I've started learning sequences and I'm having a hard time calculating the following, for $a > 0$:
$$\lim_{n\to ∞}{\frac{\lfloor na\rfloor}{n}} $$
Using Heine’s Lemma I'm trying to solve it analogous to the corresponding limit definitions for functions, but I get stuck. I've tried mostly with the Squeeze theorem.
Any help is appreciated.
On
Hint.
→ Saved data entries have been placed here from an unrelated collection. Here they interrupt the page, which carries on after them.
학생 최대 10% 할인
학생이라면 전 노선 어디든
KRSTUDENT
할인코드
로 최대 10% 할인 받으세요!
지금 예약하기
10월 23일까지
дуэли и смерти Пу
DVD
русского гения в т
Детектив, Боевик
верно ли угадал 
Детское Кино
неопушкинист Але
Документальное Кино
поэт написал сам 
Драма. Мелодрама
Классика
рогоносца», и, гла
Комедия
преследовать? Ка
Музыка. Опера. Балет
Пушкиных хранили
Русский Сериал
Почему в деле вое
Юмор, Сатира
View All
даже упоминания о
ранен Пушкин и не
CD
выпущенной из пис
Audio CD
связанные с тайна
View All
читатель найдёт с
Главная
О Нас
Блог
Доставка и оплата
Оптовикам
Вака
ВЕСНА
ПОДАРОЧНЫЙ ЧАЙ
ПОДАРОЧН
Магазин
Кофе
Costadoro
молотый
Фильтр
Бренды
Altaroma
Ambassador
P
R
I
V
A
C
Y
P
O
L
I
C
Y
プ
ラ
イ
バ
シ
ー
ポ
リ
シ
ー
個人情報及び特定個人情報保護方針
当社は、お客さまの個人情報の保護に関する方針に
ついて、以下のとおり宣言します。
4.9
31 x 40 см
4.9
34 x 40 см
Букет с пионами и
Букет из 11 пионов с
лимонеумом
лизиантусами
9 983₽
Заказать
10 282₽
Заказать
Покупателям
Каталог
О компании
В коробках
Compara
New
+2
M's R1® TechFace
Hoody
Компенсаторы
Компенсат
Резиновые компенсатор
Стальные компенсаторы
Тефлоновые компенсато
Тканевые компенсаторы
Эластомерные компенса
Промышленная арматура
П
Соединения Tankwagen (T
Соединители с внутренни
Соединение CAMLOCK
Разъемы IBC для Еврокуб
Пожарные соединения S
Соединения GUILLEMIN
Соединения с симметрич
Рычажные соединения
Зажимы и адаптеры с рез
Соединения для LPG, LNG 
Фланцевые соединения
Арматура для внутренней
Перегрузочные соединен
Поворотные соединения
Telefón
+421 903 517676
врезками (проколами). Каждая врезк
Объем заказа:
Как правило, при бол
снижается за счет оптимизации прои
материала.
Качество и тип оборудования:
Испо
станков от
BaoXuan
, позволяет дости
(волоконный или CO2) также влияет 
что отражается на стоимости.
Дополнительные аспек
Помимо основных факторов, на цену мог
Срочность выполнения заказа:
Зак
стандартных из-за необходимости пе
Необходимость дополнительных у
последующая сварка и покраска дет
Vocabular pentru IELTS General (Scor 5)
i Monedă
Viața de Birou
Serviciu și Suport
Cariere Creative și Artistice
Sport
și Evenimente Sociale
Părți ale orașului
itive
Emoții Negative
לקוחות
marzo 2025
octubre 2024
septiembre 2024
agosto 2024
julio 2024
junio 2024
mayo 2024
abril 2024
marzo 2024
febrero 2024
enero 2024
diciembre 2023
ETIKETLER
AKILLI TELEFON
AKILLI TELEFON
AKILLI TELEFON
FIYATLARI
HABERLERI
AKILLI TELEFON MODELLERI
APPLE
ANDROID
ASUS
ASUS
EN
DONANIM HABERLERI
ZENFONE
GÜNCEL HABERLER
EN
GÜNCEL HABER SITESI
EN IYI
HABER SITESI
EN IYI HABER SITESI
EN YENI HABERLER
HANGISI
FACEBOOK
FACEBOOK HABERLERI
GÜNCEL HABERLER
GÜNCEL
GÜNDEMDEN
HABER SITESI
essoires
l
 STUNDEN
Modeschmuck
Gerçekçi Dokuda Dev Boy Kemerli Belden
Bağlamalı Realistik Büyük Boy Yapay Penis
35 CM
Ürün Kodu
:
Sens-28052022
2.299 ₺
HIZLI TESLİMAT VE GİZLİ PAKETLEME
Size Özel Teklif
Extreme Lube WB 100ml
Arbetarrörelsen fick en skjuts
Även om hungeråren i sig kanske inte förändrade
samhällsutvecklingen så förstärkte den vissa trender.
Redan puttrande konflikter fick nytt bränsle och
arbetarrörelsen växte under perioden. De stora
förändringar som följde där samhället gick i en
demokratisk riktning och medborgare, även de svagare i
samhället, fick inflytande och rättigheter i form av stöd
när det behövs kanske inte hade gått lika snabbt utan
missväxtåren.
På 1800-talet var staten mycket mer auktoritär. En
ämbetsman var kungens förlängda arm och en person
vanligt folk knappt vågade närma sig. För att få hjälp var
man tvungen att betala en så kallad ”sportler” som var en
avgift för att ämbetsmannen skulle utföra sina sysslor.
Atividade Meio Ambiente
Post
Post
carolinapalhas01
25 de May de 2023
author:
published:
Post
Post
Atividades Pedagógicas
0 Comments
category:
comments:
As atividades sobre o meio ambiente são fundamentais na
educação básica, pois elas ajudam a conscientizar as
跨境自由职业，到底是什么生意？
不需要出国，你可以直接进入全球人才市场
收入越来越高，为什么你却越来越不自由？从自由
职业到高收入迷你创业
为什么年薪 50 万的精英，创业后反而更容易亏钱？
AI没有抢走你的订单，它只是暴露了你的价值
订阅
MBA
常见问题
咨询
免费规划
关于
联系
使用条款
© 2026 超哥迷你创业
Note that $na-1<\lfloor na\rfloor \leq na $ which implies that $$a-\frac{1}{n}=\frac{na-1}{n}<\frac{\lfloor na\rfloor}{n} \leq \frac{na}{n}=a\implies \left|\frac{\lfloor na\rfloor}{n}-a\right|<\frac{1}{n}.$$
On
Generally, whenever we encounter greatest integer functions, we create a bound for it and try to apply sandwich theorem for the limit. Here, $na-1\le[na]\le na$
On
Since $\forall n,a : na-1 < \lfloor na \rfloor\leq na$ we can write $$ \lfloor na \rfloor na = na - \alpha(n,a) $$ with $\forall a :0 \leq \alpha(n,a) < 1$. Now apply $n(\epsilon)-\epsilon$ definition of limit: Take any given $\epsilon > 0$, and let $n(\epsilon) = \frac2\epsilon$. Then for all $n > n(\epsilon)$, $$ a - \frac{\lfloor na \rfloor}{n} = a - \frac{na - \alpha(n,a)}{n} = a - \left(a - \frac{- \alpha(n,a)}{n}\right) = \frac{ \alpha(n,a)}{n} < \frac{ \alpha(n,a)\epsilon}{2} < \epsilon $$ and also $a - \frac{\lfloor na \rfloor}{n} \geq 0$ so $$\left| a - \frac{\lfloor na \rfloor}{n} \right| < \epsilon$$ thus showing that the desired limit is $a$.
We know that for any $\alpha$, $$\alpha-1<[\alpha]\leq \alpha$$ thus: $$\frac{nx-1}{n}<\frac{[nx]}{n}\leq\frac{nx}{n} $$ Now squeeze to get $$\lim_{n\to\infty}\frac{[nx]}{n}=x $$